_Data extracted from a collection_
━━━━━━━━━━━━━━━━━━━━
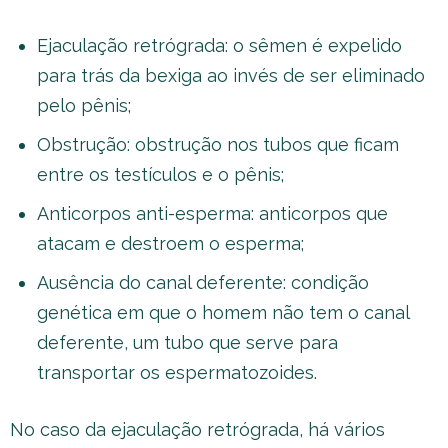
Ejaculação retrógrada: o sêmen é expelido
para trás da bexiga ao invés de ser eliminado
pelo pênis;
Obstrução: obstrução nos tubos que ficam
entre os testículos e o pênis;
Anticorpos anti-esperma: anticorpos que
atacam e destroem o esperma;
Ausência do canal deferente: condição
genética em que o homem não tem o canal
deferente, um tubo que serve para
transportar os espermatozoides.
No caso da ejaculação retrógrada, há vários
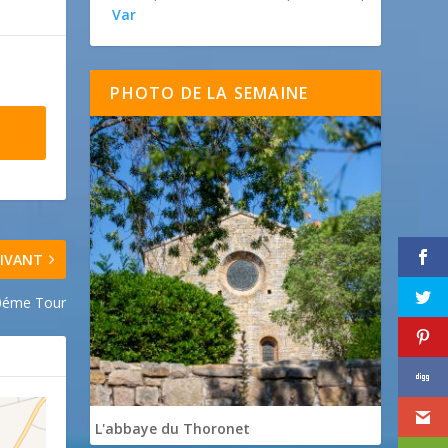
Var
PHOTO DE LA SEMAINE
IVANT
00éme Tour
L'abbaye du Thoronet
━━━━━━━━━━━━━━━━━━━━
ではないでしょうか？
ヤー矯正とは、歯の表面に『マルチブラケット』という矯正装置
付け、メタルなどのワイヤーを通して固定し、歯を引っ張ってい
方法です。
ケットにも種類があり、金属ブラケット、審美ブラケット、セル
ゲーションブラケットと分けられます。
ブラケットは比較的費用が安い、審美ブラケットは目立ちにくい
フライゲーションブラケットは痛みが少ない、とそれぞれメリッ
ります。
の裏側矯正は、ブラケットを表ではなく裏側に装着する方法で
━━━━━━━━━━━━━━━━━━━━
_Prompt_
An exact copy is needed of the stretch above that opens with the line containing "transportar os espermatozoides." and closes with the line containing "L'abbaye du Thoronet"; the pictures are not part of it.

_Written response_
transportar os espermatozoides.
No caso da ejaculação retrógrada, há vários
Var
PHOTO DE LA SEMAINE
IVANT
00éme Tour
L'abbaye du Thoronet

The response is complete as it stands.